Monday 28 September 2009

Ndb software architecture

I'm sure that someone else can describe the actual history of Ndb development much better, but here's my limited and vague understanding.

  • Ndb is developed in an environment (Ericsson AXE telecoms switch) where Ericsson's PLEX is the language of choice
    PLEX supports multiple state machines (known as blocks) sending messages (known as signals) between them with some system-level conventions for starting up, restart and message classes. Blocks maintain internal state and define signal handling routines for different signal types. Very little abstraction within a block beyond subroutines is supported. (I'd love to hear some more detail on PLEX and how it has evolved). This architecture maps directly to the AXE processor design (APZ) which is unusual in having signal buffers implemented directly in silicon rather than software. This hard-coding drove Ndb's initial max supported signal size of 25 x 32-bit words.
  • An emulated PLEX environment (VM) is made available on Unix systems, written in C++
    The VM runs as a Unix process. PLEX code for blocks is interpreted. Signals are routed between blocks by the VM. This allows development and deployment of PLEX based systems on standard Unix systems. It also allows Plex based systems to easily interact with Unix software. Each VM instance is a single threaded process routing incoming signals to the signal handling functions in each block class.
  • A PLEX to C++ translation system is designed
    Blocks are mapped to large C++ classes with signal handling methods and per-block global state mapped to member variables. The limited labelling and abstraction encoded in the PLEX source are mapped to C style code within C++ classes.
  • The VM environment is 'branched' from the original PLEX/AXE environment and starts to evolve independently as a base for Ndb.
    It offers access to more OS services such as communication, disk IO etc. Plex interpretation functionality is removed as all relevant Plex code has been mapped to native C++. VM instances can communicate with each other over various channels and form a distributed system.
  • At some point in the timeline around here the Ndb team and product leave Ericsson
  • Over time, common block functionality is abstracted into base and utility classes.
    Hardware and system-convention sourced constraints are eased, the level of abstraction is raised. New blocks are designed and implemented without a Plex heritage making use of C++ abstraction facilities. Existing blocks are refactored.
  • Multi-threaded Ndbd (ndbmtd) is introduced, with groups of block instances running on different threads.
    Rather than being a radical design, it's a move back towards the original PLEX design point of 1 block instance per processor.

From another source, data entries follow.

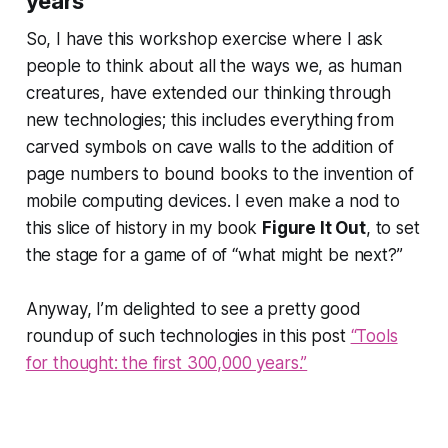
years
So, I have this workshop exercise where I ask
people to think about all the ways we, as human
creatures, have extended our thinking through
new technologies; this includes everything from
carved symbols on cave walls to the addition of
page numbers to bound books to the invention of
mobile computing devices. I even make a nod to
this slice of history in my book
Figure It Out
, to set
the stage for a game of of “what might be next?”
Anyway, I’m delighted to see a pretty good
roundup of such technologies in this post
“Tools
for thought: the first 300,000 years.”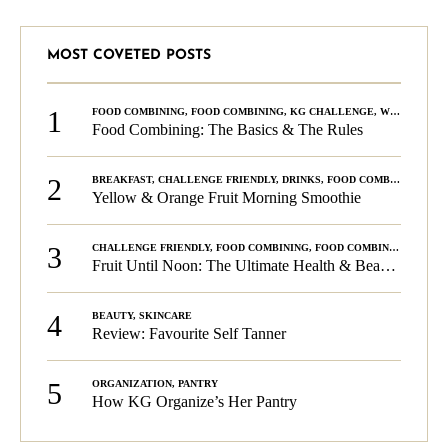
MOST COVETED POSTS
1
FOOD COMBINING
,
FOOD COMBINING
,
KG CHALLENGE
,
WELLNESS
Food Combining: The Basics & The Rules
2
BREAKFAST
,
CHALLENGE FRIENDLY
,
DRINKS
,
FOOD COMBINING
,
PLA
Yellow & Orange Fruit Morning Smoothie
3
CHALLENGE FRIENDLY
,
FOOD COMBINING
,
FOOD COMBINING
,
KG C
Fruit Until Noon: The Ultimate Health & Beauty Tip!
4
BEAUTY
,
SKINCARE
Review: Favourite Self Tanner
5
ORGANIZATION
,
PANTRY
How KG Organize’s Her Pantry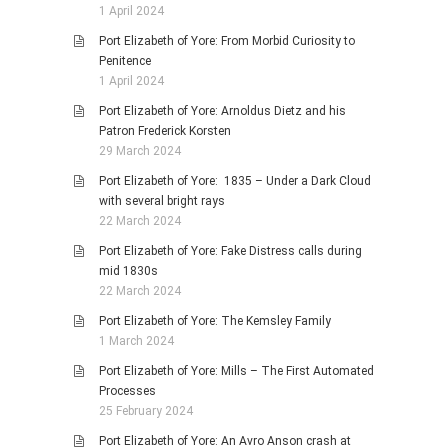
1 April 2024
Port Elizabeth of Yore: From Morbid Curiosity to
Penitence
1 April 2024
Port Elizabeth of Yore: Arnoldus Dietz and his
Patron Frederick Korsten
29 March 2024
Port Elizabeth of Yore: 1835 – Under a Dark Cloud
with several bright rays
22 March 2024
Port Elizabeth of Yore: Fake Distress calls during
mid 1830s
22 March 2024
Port Elizabeth of Yore: The Kemsley Family
1 March 2024
Port Elizabeth of Yore: Mills – The First Automated
Processes
25 February 2024
Port Elizabeth of Yore: An Avro Anson crash at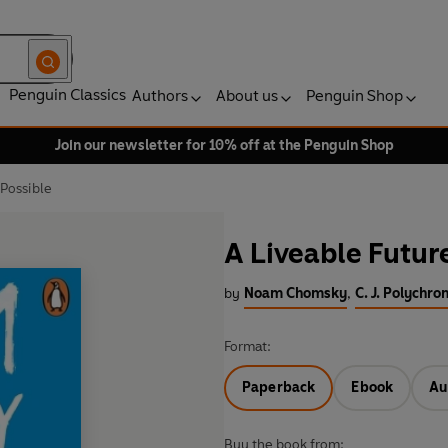
Penguin Classics
Authors
About us
Penguin Shop
Join our newsletter for 10% off at the Penguin Shop
 Possible
A Liveable Future
by
Noam Chomsky
,
C. J. Polychro
Format:
Paperback
Ebook
Au
Buy the book from: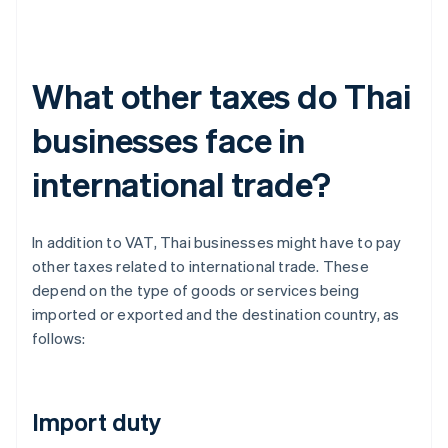
What other taxes do Thai
businesses face in
international trade?
In addition to VAT, Thai businesses might have to pay
other taxes related to international trade. These
depend on the type of goods or services being
imported or exported and the destination country, as
follows:
Import duty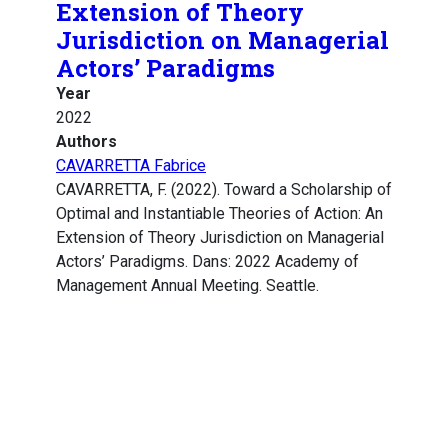
Extension of Theory
Jurisdiction on Managerial
Actors’ Paradigms
Year
2022
Authors
CAVARRETTA Fabrice
CAVARRETTA, F. (2022). Toward a Scholarship of
Optimal and Instantiable Theories of Action: An
Extension of Theory Jurisdiction on Managerial
Actors’ Paradigms. Dans: 2022 Academy of
Management Annual Meeting. Seattle.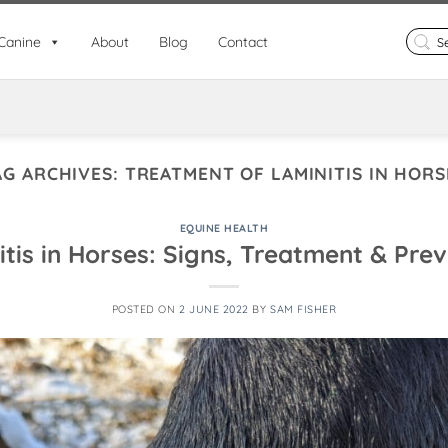
Search
Canine
About
Blog
Contact
for:
AG ARCHIVES:
TREATMENT OF LAMINITIS IN HORS
EQUINE HEALTH
tis in Horses: Signs, Treatment & Pre
POSTED ON
2 JUNE 2022
BY
SAM FISHER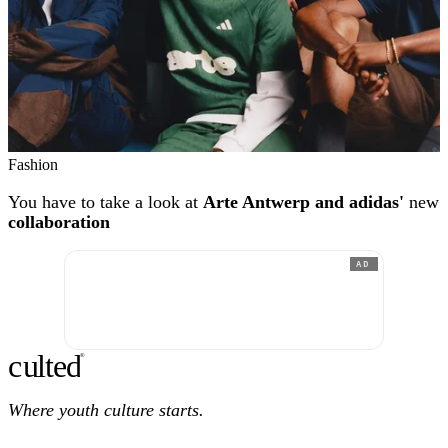
Fashion
You have to take a look at
Arte Antwerp and adidas'
new
collaboration
AD
c
ulte
d
®
Where youth culture starts.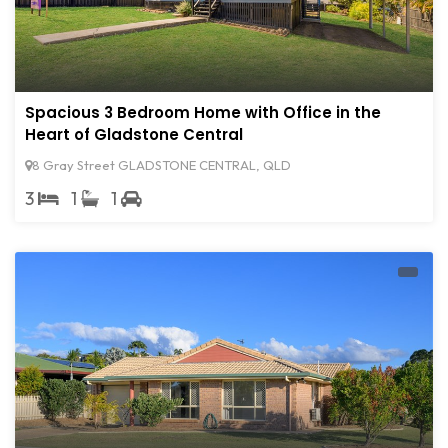
Spacious 3 Bedroom Home with Office in the
Heart of Gladstone Central
8 Gray Street GLADSTONE CENTRAL, QLD
3
1
1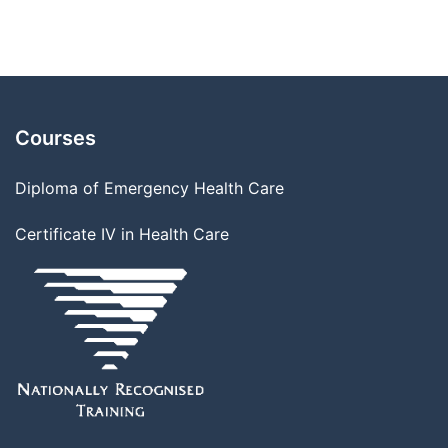
Courses
Diploma of Emergency Health Care
Certificate IV in Health Care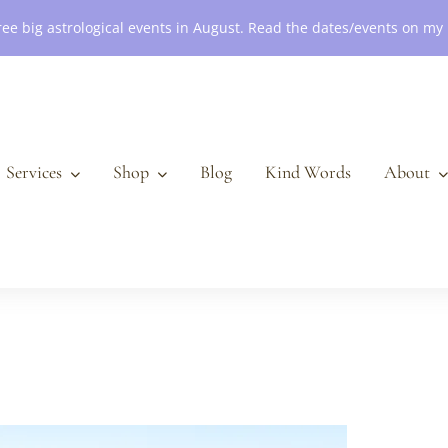
ree big astrological events in August. Read the dates/events on my
Services
Shop
Blog
Kind Words
About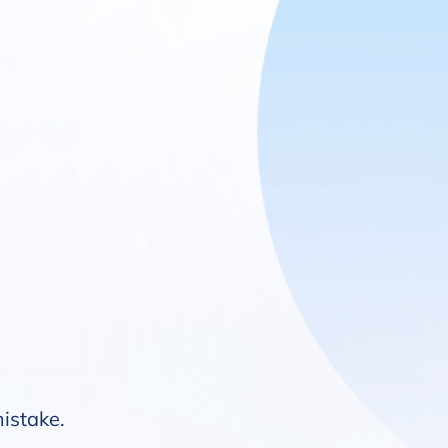
mistake.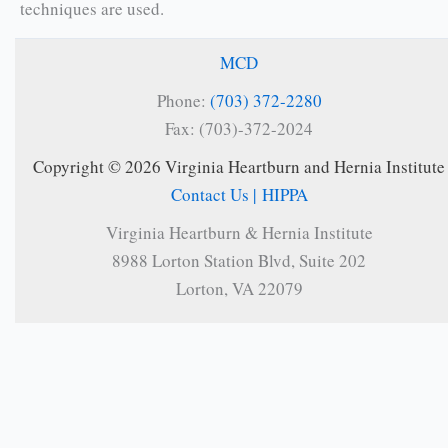
techniques are used.
MCD
Phone:
(703) 372-2280
Fax: (703)-372-2024
Copyright © 2026 Virginia Heartburn and Hernia Institute
Contact Us |
HIPPA
Virginia Heartburn & Hernia Institute
8988 Lorton Station Blvd, Suite 202
Lorton, VA 22079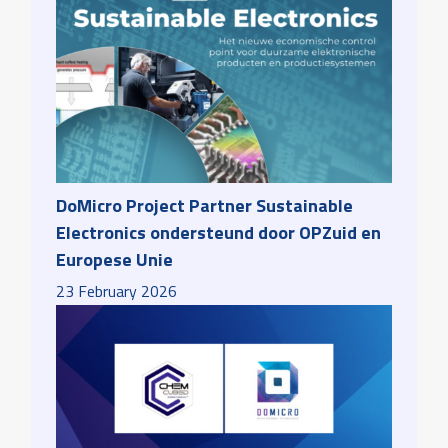
DoMicro Project Partner Sustainable
Electronics ondersteund door OPZuid en
Europese Unie
23
February
2026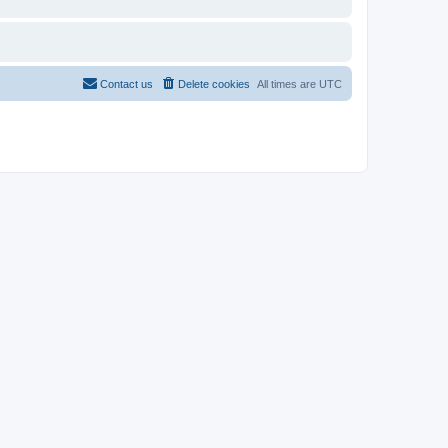
Contact us
Delete cookies
All times are
UTC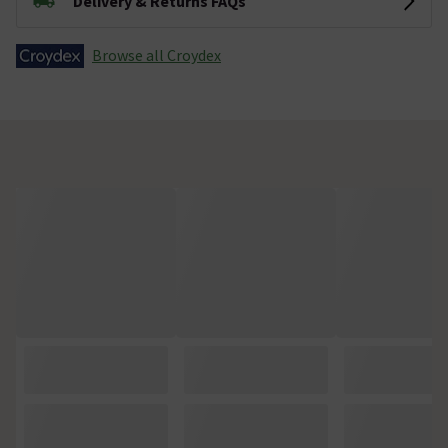
Delivery & Returns FAQs
Browse all Croydex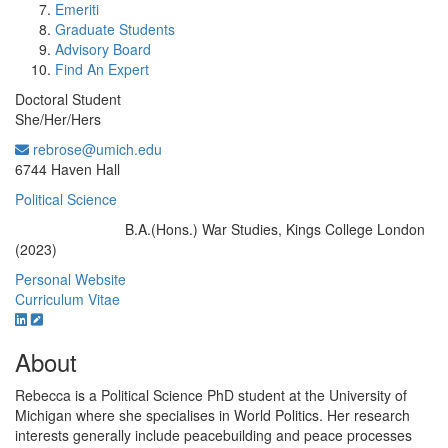
Emeriti
Graduate Students
Advisory Board
Find An Expert
Doctoral Student
She/Her/Hers
rebrose@umich.edu
Office Information:
6744 Haven Hall
Political Science
B.A.(Hons.) War Studies, Kings College London
Education/Degree:
(2023)
Personal Website
Curriculum Vitae
About
Rebecca is a Political Science PhD student at the University of
Michigan where she specialises in World Politics. Her research
interests generally include peacebuilding and peace processes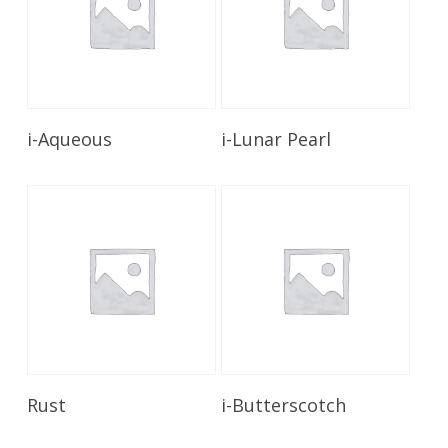
Read More
Read More
i-Aqueous
i-Lunar Pearl
Read More
Read More
Rust
i-Butterscotch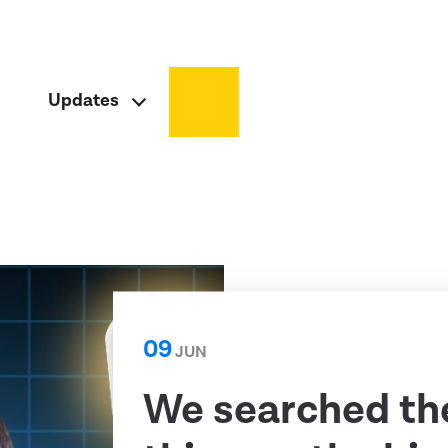
Updates
09
JUN
We searched th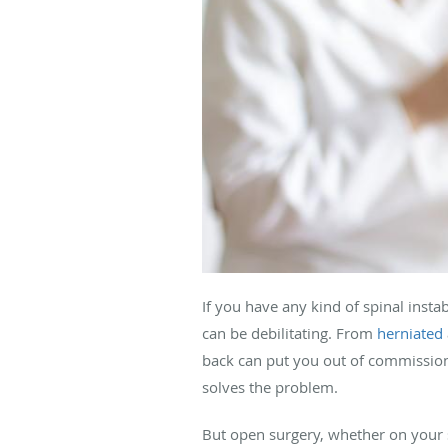
If you have any kind of spinal instab
can be debilitating. From
herniated
back can put you out of commissio
solves the problem.
But open surgery, whether on your 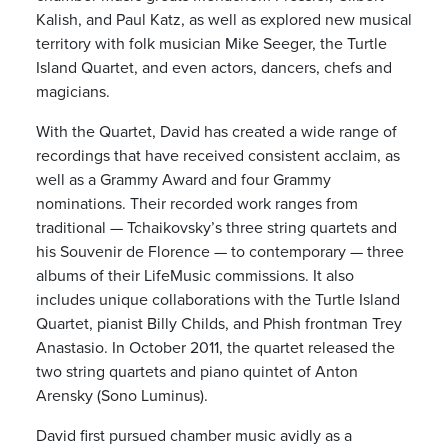
Kalish, and Paul Katz, as well as explored new musical
territory with folk musician Mike Seeger, the Turtle
Island Quartet, and even actors, dancers, chefs and
magicians.
With the Quartet, David has created a wide range of
recordings that have received consistent acclaim, as
well as a Grammy Award and four Grammy
nominations. Their recorded work ranges from
traditional — Tchaikovsky’s three string quartets and
his Souvenir de Florence — to contemporary — three
albums of their LifeMusic commissions. It also
includes unique collaborations with the Turtle Island
Quartet, pianist Billy Childs, and Phish frontman Trey
Anastasio. In October 2011, the quartet released the
two string quartets and piano quintet of Anton
Arensky (Sono Luminus).
David first pursued chamber music avidly as a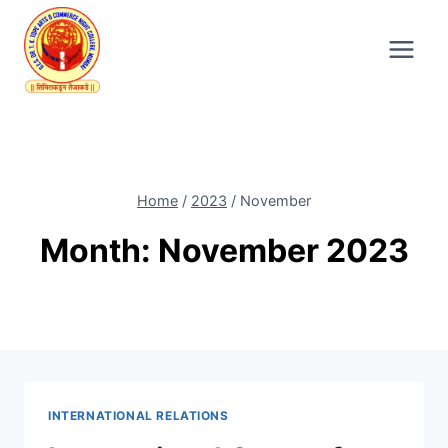
Skip
to
content
Home
/
2023
/
November
Month: November 2023
INTERNATIONAL RELATIONS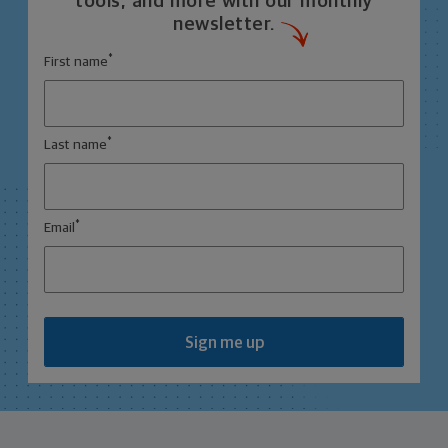
tools, and more with our monthly
newsletter.
*
First name
*
Last name
*
Email
Sign me up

Today, Ndb executes a blocks communicating via signals model. Signals are no longer limited to 25 words. In single threaded Ndb (ndbd), all blocks share a single thread, with separate threads used for inter-VM communication setup and disk IO. In multi threaded Ndb (ndbmtd), block instances are grouped, and different functional groups share threads. In all cases, each block instance remains single-threaded, although the thread may be shared with other blocks.

The blocks and signals model is reminiscent of Erlang and Hoare's CSP – where concurrency is modelled as serial (or sequential) processes communicating with explicit messages, as opposed to a shared-memory model where communication occurs via memory with correctness controlled by locks, memory barriers and atomic instructions. It can also be considered similar to MPI and the Active object / Actor model.

Using explicit messaging for synchronisation/communication has costs – at runtime a given algorithm may require more data copying. At design time, potential concurrency must be explicitly designed-in with messaging and state changes. Mapping sequential algorithms to message passing state machines may require a bigger code transformation than mapping to a naive multithread safe shared-memory and locks implementation.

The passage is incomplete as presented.